# Moving to Dover, DE



## RacerJRP (Jul 25, 2007)

I am headed down to Dover, DE for school and was hoping somebody could shed some light on weekly rides? A and B rides in particular. Training crits...?

I am going to Wesley College and will be living about 1.5mi from the Speedway.

Thanks!


----------



## bbronov (Jul 15, 2010)

I just started riding with a group in Dover, but here's what I know so far:

Weekend ride are on both Saturday and Sunday. Saturday rides depart Greentree Shopping center on Forrest @ 9:00am. Sunday leaves from the same place @ 8:00am until the time switch back to standard time, then it moves to Wyoming Park @ 12:00. There are Tuesday night rides, I think they depart Wyoming Park @ 5:30pm. Apparently there are also Wednesday and Friday rides too, but I'm unsure of the particulars. Both start points are reasonably close to the college. There's no group breakdown, that I'm aware of...the weekend rides are no-drop, and evidently Tuesday nights the hammers come out to play. I haven't done the weeknight rides yet. For more info, google the Downstate Striders and Riders and click on the Rides link. Don't pay attention to the times though, they're incorrect.


----------



## Har (Oct 16, 2002)

*Camden Wyoming Tues at 515*

Camden Wyoming Tues at 515, Good organized ride with 15 to 25 riders up tempo with a few sprints allong the way. Any other rides going on this group will know about, Lot of organized rides coming up in Sept.

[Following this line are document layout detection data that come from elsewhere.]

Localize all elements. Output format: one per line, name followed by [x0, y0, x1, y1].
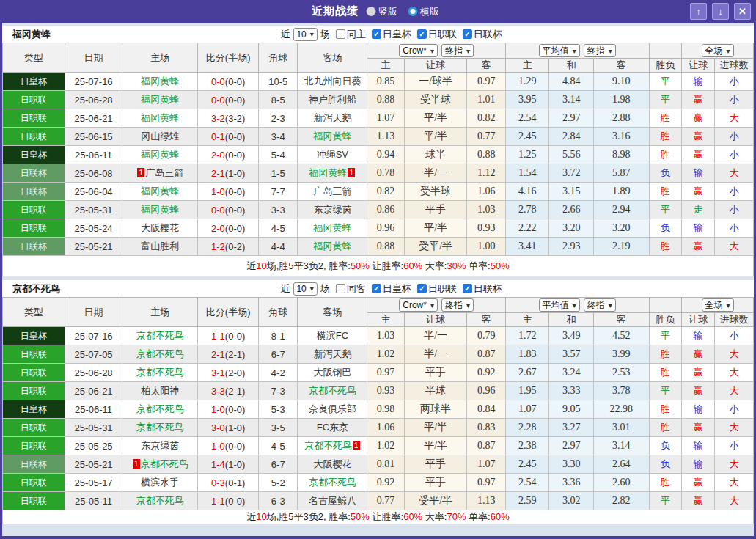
away-team-cell: 奈良俱乐部 — [298, 400, 367, 419]
radio-icon[interactable] — [366, 7, 375, 16]
odds-handicap-cell: 半/一 — [404, 327, 467, 345]
home-team-cell: 福冈黄蜂 — [122, 146, 198, 164]
handicap-header: 让球 — [682, 59, 715, 73]
horizontal-layout-radio[interactable]: 横版 — [408, 5, 439, 18]
score-cell: 1-0(0-0) — [198, 437, 259, 455]
avg-source-select[interactable]: 平均值▾ — [539, 44, 580, 57]
vertical-layout-label: 竖版 — [378, 5, 397, 18]
score-cell: 3-2(3-2) — [198, 109, 259, 128]
handicap-result-cell: 赢 — [682, 474, 715, 492]
odds-home-cell: 0.82 — [367, 183, 404, 201]
odds-source-select[interactable]: Crow*▾ — [399, 298, 438, 312]
corner-cell: 4-5 — [259, 437, 298, 455]
close-button[interactable]: ✕ — [734, 3, 751, 20]
home-team-cell: 冈山绿雉 — [122, 128, 198, 146]
score-fulltime: 2-1 — [211, 168, 225, 179]
odds-away-cell: 0.87 — [467, 437, 505, 455]
match-type-cell: 日联杯 — [3, 238, 65, 256]
odds-final-select[interactable]: 终指▾ — [441, 44, 474, 57]
score-fulltime: 0-0 — [211, 76, 225, 87]
odds-home-cell: 0.94 — [367, 146, 404, 164]
match-count-select[interactable]: 10▾ — [293, 282, 317, 296]
league-cup-checkbox[interactable]: ✓ — [463, 29, 472, 39]
odds-source-select[interactable]: Crow*▾ — [399, 44, 438, 57]
odds-away-cell: 0.82 — [467, 109, 505, 128]
scope-select[interactable]: 全场▾ — [702, 44, 734, 57]
away-team-cell: 福冈黄蜂 — [298, 128, 367, 146]
score-cell: 2-1(2-1) — [198, 345, 259, 364]
move-down-button[interactable]: ↓ — [712, 3, 729, 20]
avg-home-cell: 1.29 — [505, 73, 549, 91]
j-league-checkbox[interactable]: ✓ — [417, 29, 427, 39]
away-team-cell: 福冈黄蜂1 — [298, 164, 367, 183]
match-type-cell: 日职联 — [3, 219, 65, 238]
goals-result-cell: 小 — [715, 327, 754, 345]
match-count-select[interactable]: 10▾ — [293, 28, 317, 41]
match-type-cell: 日职联 — [3, 345, 65, 364]
goals-result-cell: 小 — [715, 91, 754, 109]
result-cell: 负 — [649, 437, 681, 455]
j-league-checkbox[interactable]: ✓ — [417, 284, 427, 293]
radio-icon[interactable] — [408, 7, 417, 16]
score-halftime: (2-0) — [225, 367, 245, 378]
avg-away-header: 客 — [593, 313, 649, 327]
avg-home-cell: 2.38 — [505, 437, 549, 455]
corner-cell: 7-3 — [259, 382, 298, 400]
move-up-button[interactable]: ↑ — [690, 3, 707, 20]
same-venue-checkbox[interactable]: ✓ — [336, 284, 345, 293]
table-row: 日职联 25-05-31 福冈黄蜂 0-0(0-0) 3-3 东京绿茵 0.86… — [3, 201, 754, 219]
league-cup-label: 日联杯 — [474, 282, 502, 296]
emperors-cup-checkbox[interactable]: ✓ — [372, 29, 381, 39]
odds-handicap-cell: 平/半 — [404, 109, 467, 128]
away-team-cell: 东京绿茵 — [298, 201, 367, 219]
corner-cell: 5-4 — [259, 146, 298, 164]
score-halftime: (0-0) — [225, 331, 245, 342]
avg-source-select[interactable]: 平均值▾ — [539, 298, 580, 312]
result-cell: 平 — [649, 382, 681, 400]
avg-away-cell: 3.01 — [593, 419, 649, 437]
score-cell: 1-0(0-0) — [198, 183, 259, 201]
avg-away-cell: 2.94 — [593, 201, 649, 219]
scope-select[interactable]: 全场▾ — [702, 298, 734, 312]
avg-home-cell: 1.54 — [505, 164, 549, 183]
avg-home-cell: 1.95 — [505, 382, 549, 400]
j-league-label: 日职联 — [428, 28, 457, 41]
emperors-cup-checkbox[interactable]: ✓ — [372, 284, 381, 293]
odds-final-select[interactable]: 终指▾ — [441, 298, 474, 312]
avg-final-select[interactable]: 终指▾ — [584, 298, 616, 312]
odds-home-header: 主 — [367, 313, 404, 327]
avg-draw-cell: 2.84 — [549, 128, 594, 146]
score-fulltime: 0-0 — [211, 205, 225, 216]
league-cup-label: 日联杯 — [474, 28, 502, 41]
score-cell: 1-2(0-2) — [198, 238, 259, 256]
handicap-result-cell: 赢 — [682, 128, 715, 146]
score-fulltime: 3-2 — [211, 113, 225, 124]
section-header: 福冈黄蜂 近 10▾ 场 ✓ 同主 ✓ 日皇杯 ✓ 日职联 ✓ 日联杯 — [2, 26, 754, 43]
same-venue-checkbox[interactable]: ✓ — [336, 29, 345, 39]
score-fulltime: 1-0 — [211, 186, 225, 197]
odds-home-cell: 0.85 — [367, 73, 404, 91]
corner-cell: 6-7 — [259, 455, 298, 474]
avg-home-cell: 2.54 — [505, 474, 549, 492]
odds-group-header: Crow*▾ 终指▾ — [367, 298, 506, 313]
corner-cell: 7-7 — [259, 183, 298, 201]
result-cell: 平 — [649, 327, 681, 345]
odds-away-cell: 1.03 — [467, 201, 505, 219]
league-cup-checkbox[interactable]: ✓ — [463, 284, 472, 293]
match-date: 25-06-28 — [65, 91, 122, 109]
red-card-badge: 1 — [137, 168, 144, 177]
corner-column-header: 角球 — [259, 298, 298, 327]
score-fulltime: 1-1 — [211, 496, 225, 507]
avg-away-cell: 1.98 — [593, 91, 649, 109]
result-cell: 胜 — [649, 128, 681, 146]
goals-result-cell: 大 — [715, 345, 754, 364]
matches-label: 场 — [320, 28, 330, 41]
home-team-cell: 东京绿茵 — [122, 437, 198, 455]
away-team-cell: 广岛三箭 — [298, 183, 367, 201]
avg-away-cell: 2.53 — [593, 364, 649, 382]
avg-final-select[interactable]: 终指▾ — [584, 44, 616, 57]
vertical-layout-radio[interactable]: 竖版 — [366, 5, 397, 18]
table-row: 日职联 25-06-28 福冈黄蜂 0-0(0-0) 8-5 神户胜利船 0.8… — [3, 91, 754, 109]
score-halftime: (0-0) — [225, 186, 245, 197]
goals-result-cell: 小 — [715, 183, 754, 201]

Some of this crew comes down to Milford for the thursday night beat down. Smaller group but hard paced.


----------



## Becky (Jun 15, 2004)

Check out whiteclaybicycleclub.org. Although they're prominantly a northern DE club, they do post some info for stuff down your way. The Tuesday night Wyoming ride is listed....


----------



## RacerJRP (Jul 25, 2007)

Thanks guys, keep the info coming.


----------



## frdfandc (Nov 27, 2007)

IIRC, there is a ride that leaves out from Middletown Bike Line on Wed. evenings. From what I'm told its a 20 mile hammer fest. Usually a nice pace heading from Middletown to Chesapeake City, but the return ride is hammer down.


----------



## RacerJRP (Jul 25, 2007)

I am going to try and get to the wyoming park ride tomorrow evening. Its going to be close as I have a class that isnt scheduled to end until 4:45. So first goal is to make the ride. Second goal is to hope my fat out of shape ass doesnt get dropped and lost haha. The weather should be great!


Anybody going to be there tomorrow?


----------